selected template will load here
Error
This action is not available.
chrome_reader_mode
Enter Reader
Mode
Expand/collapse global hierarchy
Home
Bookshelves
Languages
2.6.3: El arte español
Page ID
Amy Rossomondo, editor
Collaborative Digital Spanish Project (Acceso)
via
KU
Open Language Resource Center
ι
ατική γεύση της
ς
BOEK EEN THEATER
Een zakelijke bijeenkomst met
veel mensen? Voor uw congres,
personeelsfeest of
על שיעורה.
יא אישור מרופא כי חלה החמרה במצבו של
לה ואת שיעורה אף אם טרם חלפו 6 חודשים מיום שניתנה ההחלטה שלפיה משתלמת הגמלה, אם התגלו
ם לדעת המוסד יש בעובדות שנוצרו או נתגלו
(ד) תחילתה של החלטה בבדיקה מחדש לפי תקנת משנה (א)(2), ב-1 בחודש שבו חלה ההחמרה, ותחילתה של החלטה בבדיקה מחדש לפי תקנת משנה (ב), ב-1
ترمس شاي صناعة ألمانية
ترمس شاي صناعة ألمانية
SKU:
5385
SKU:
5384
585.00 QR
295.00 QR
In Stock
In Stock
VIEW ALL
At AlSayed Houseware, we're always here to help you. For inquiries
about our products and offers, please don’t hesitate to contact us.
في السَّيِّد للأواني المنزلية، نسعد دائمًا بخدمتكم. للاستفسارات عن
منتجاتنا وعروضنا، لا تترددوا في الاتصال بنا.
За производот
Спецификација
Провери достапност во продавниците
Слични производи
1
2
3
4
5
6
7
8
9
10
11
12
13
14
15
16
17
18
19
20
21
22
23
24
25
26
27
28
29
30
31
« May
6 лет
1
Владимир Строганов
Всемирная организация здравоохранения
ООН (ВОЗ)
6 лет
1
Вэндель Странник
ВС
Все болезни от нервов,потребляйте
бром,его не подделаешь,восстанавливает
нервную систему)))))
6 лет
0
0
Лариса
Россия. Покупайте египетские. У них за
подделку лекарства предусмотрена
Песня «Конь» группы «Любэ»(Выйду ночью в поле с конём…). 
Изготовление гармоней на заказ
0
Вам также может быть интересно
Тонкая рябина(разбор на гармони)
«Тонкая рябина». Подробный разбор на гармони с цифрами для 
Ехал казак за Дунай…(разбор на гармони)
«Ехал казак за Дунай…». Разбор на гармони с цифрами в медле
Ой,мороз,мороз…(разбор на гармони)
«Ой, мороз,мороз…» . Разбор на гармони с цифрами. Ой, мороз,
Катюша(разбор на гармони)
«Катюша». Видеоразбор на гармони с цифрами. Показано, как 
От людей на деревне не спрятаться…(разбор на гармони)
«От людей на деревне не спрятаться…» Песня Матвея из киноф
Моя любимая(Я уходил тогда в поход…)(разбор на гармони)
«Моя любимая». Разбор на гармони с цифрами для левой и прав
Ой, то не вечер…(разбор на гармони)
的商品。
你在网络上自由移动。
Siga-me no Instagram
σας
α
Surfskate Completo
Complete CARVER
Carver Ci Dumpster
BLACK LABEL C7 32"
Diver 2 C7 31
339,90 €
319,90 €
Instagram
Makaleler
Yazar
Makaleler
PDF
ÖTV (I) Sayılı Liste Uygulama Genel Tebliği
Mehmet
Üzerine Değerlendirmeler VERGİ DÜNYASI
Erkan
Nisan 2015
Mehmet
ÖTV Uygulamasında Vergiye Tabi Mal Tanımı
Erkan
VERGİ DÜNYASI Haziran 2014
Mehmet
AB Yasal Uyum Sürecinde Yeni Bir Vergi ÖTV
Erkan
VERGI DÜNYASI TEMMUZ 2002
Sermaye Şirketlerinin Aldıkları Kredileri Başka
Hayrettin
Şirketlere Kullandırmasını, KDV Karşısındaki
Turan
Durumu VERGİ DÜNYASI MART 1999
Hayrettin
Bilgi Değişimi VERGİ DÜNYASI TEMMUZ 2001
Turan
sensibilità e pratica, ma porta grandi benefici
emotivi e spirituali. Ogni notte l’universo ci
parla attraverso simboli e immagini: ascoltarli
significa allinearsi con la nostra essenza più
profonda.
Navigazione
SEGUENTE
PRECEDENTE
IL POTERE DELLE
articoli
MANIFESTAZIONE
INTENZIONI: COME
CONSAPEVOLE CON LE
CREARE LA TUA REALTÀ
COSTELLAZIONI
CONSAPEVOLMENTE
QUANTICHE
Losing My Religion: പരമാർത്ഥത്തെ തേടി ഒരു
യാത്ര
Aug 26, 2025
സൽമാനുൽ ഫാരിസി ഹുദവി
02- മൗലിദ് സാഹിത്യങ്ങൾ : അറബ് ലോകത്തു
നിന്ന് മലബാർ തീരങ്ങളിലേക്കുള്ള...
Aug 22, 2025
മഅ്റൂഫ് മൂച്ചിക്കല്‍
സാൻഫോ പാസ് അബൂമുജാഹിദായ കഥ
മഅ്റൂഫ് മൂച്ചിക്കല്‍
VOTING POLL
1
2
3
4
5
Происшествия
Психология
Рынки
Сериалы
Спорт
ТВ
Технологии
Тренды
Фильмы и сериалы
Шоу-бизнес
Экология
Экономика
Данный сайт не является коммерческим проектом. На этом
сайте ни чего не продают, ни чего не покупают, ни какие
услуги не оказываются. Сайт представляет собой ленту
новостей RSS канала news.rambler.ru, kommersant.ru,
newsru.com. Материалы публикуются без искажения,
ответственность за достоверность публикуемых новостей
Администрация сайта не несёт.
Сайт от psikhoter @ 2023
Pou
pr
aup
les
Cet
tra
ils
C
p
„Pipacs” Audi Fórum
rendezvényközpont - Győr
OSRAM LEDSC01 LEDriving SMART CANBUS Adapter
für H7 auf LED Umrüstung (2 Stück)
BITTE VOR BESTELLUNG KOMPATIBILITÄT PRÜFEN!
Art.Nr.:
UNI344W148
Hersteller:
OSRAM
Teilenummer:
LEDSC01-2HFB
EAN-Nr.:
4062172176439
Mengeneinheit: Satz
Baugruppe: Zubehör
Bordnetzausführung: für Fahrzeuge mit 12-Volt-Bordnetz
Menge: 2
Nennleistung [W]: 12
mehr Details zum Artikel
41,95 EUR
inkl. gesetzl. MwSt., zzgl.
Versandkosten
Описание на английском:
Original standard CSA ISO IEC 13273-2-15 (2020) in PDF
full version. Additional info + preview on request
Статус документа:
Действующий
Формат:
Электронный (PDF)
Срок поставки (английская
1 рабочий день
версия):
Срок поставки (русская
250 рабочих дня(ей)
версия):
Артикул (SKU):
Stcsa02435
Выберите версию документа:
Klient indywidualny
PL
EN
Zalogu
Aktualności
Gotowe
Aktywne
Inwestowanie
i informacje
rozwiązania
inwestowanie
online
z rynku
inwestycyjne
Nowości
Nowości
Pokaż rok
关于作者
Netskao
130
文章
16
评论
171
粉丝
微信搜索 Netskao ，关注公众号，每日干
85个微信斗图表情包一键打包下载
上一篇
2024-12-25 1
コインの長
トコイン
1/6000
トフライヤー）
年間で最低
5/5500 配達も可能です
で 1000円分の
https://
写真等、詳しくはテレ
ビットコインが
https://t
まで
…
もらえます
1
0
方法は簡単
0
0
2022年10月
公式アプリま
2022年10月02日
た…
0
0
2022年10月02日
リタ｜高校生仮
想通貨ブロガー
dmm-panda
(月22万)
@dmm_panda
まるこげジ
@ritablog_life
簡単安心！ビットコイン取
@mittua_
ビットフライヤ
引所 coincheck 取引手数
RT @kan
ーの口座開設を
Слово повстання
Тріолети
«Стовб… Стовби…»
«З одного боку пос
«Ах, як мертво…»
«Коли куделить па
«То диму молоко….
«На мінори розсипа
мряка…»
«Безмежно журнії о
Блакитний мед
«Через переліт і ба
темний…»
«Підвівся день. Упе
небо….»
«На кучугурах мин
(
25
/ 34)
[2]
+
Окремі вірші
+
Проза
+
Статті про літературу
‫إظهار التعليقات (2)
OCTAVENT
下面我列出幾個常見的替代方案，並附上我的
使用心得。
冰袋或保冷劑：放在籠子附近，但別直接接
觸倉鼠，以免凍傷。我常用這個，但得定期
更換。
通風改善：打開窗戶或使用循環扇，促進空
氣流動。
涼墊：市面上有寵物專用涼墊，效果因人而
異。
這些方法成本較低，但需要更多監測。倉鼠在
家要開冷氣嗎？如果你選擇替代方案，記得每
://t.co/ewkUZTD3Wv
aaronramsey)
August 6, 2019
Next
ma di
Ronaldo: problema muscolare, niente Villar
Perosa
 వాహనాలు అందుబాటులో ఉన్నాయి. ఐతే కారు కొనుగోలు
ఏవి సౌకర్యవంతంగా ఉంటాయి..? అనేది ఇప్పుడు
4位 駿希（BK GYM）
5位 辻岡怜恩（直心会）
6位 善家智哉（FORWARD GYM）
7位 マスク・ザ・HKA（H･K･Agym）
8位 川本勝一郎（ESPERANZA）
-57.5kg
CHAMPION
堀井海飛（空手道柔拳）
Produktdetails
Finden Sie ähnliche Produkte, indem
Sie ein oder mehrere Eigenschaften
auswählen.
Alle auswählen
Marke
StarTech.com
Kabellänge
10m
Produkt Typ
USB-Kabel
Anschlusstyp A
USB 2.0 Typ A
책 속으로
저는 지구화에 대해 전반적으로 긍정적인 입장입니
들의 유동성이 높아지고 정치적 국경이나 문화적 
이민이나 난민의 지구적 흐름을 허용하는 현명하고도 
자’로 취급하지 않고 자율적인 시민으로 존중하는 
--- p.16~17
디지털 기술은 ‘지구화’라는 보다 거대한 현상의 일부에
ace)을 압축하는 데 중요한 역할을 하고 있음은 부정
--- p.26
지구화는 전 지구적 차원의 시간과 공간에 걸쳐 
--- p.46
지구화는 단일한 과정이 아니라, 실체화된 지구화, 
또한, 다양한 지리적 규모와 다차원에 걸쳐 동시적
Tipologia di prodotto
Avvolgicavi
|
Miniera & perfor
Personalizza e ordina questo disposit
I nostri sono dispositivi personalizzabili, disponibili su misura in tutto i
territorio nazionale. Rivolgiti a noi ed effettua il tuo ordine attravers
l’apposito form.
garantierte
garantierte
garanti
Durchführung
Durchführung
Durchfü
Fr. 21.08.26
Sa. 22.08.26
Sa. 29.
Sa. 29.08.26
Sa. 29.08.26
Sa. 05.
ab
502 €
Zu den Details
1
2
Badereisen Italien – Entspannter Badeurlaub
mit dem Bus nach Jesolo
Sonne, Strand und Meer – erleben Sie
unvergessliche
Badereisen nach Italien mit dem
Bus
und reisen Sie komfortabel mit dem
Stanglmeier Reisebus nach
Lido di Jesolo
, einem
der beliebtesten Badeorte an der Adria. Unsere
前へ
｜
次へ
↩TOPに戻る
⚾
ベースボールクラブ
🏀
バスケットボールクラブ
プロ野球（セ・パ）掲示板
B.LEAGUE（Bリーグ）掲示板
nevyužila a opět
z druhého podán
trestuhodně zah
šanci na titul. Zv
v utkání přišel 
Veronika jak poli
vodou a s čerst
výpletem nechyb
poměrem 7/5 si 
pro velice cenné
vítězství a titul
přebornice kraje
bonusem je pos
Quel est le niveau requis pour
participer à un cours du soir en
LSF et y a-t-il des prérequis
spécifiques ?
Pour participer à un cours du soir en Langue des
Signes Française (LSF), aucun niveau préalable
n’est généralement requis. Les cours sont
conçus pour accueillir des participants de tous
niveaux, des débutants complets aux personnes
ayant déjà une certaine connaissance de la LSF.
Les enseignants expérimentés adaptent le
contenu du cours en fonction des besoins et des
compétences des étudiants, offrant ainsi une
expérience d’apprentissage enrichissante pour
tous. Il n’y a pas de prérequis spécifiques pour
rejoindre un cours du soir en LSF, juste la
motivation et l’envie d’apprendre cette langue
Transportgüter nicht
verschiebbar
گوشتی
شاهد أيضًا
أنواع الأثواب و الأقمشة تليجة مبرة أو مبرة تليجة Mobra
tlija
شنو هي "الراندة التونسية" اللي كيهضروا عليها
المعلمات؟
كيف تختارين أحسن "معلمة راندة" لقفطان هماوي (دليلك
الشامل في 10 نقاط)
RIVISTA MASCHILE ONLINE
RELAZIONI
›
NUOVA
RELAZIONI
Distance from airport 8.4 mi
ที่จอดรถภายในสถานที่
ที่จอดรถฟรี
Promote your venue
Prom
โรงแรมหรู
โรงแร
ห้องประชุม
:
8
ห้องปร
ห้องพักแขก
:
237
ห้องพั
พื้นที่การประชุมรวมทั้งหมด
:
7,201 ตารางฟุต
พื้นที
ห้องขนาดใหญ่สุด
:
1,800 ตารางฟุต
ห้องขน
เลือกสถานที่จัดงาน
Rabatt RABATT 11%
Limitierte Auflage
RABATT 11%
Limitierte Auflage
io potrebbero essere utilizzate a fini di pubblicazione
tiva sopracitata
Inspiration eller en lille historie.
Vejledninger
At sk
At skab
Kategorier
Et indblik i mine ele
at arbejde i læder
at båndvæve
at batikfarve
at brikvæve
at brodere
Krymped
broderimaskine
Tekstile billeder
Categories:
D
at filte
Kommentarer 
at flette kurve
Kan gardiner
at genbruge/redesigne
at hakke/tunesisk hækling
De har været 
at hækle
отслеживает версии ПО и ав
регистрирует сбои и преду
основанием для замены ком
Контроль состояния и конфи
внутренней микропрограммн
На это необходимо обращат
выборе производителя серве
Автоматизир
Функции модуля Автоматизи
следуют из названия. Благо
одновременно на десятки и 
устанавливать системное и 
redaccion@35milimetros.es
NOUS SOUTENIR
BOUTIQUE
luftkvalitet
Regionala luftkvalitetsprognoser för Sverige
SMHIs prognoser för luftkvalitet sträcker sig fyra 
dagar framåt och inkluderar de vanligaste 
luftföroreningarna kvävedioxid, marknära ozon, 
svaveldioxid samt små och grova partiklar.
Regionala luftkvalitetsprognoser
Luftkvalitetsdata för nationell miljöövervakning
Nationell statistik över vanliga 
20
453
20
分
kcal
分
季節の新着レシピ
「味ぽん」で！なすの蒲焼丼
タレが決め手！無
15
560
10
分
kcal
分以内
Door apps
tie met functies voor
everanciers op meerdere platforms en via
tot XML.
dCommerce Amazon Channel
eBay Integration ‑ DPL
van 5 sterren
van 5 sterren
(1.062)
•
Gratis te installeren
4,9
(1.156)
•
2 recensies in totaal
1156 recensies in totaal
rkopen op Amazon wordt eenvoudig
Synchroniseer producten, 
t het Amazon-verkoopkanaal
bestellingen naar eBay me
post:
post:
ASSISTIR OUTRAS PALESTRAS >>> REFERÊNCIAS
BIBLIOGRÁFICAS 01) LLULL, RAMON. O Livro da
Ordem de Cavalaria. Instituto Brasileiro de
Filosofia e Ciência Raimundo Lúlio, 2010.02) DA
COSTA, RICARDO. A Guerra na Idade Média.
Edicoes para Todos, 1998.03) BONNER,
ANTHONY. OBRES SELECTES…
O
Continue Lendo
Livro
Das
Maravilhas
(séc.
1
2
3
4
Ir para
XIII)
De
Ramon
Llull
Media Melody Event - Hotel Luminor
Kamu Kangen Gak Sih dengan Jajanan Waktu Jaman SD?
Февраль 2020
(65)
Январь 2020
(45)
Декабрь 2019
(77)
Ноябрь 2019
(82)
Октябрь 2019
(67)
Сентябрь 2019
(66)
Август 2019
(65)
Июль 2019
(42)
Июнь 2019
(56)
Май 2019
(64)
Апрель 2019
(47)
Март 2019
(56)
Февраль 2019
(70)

■ WHAT NEEDS TO BE DONE
Please retype the listing word for word, from its first line through the line containing "ם לדעת המוסד יש בעובדות שנוצרו או נתגלו", and add nothing else.

■ COMPLETED TASK
selected template will load here
Error
This action is not available.
chrome_reader_mode
Enter Reader
Mode
Expand/collapse global hierarchy
Home
Bookshelves
Languages
2.6.3: El arte español
Page ID
Amy Rossomondo, editor
Collaborative Digital Spanish Project (Acceso)
via
KU
Open Language Resource Center
ι
ατική γεύση της
ς
BOEK EEN THEATER
Een zakelijke bijeenkomst met
veel mensen? Voor uw congres,
personeelsfeest of
על שיעורה.
יא אישור מרופא כי חלה החמרה במצבו של
לה ואת שיעורה אף אם טרם חלפו 6 חודשים מיום שניתנה ההחלטה שלפיה משתלמת הגמלה, אם התגלו
ם לדעת המוסד יש בעובדות שנוצרו או נתגלו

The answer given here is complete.